[Stored dataset items]
- Opening Delimiter -

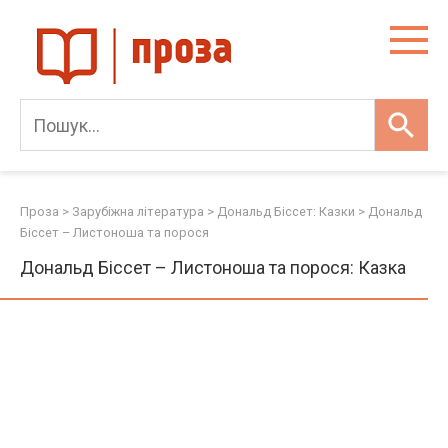
Skip
to
content
Проза
>
Зарубіжна література
>
Дональд Біссет: Казки
>
Дональд
Біссет – Листоноша та порося
Дональд Біссет – Листоноша та порося: Казка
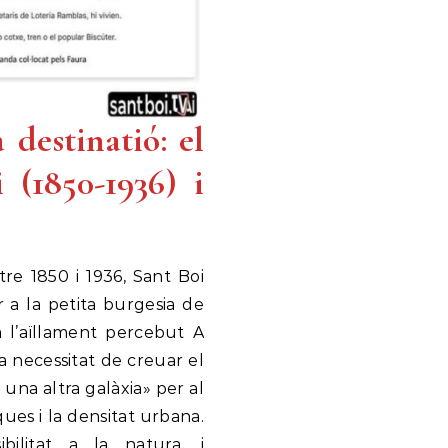
destinatió: el
 (1850-1936) i
tre 1850 i 1936, Sant Boi
 a la petita burgesia de
a l’aïllament percebut A
a necessitat de creuar el
a una altra galàxia» per al
ques i la densitat urbana.
sibilitat a la natura, i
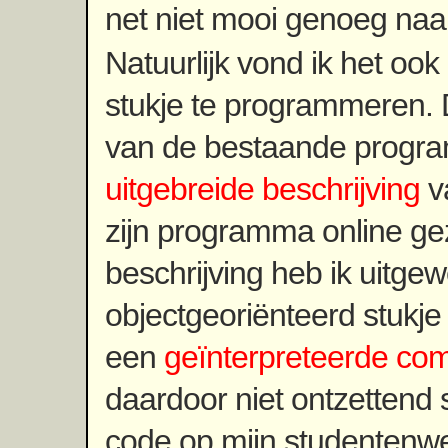
net niet mooi genoeg naa
Natuurlijk vond ik het oo
stukje te programmeren.
van de bestaande progra
uitgebreide beschrijving
v
zijn programma online ge
beschrijving heb ik uitgew
objectgeoriënteerd stukj
een
geïnterpreteerde com
daardoor niet ontzettend s
code op mijn studentenwe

- Closing Delimiter -

*ASSIGNMENT:* Find each line in the records holding the string "Біссет" and show it.

*RESPONSE TO THE TASK:*
Дональд Біссет: Казки
Біссет – Листоноша та порося
Дональд Біссет – Листоноша та порося: Казка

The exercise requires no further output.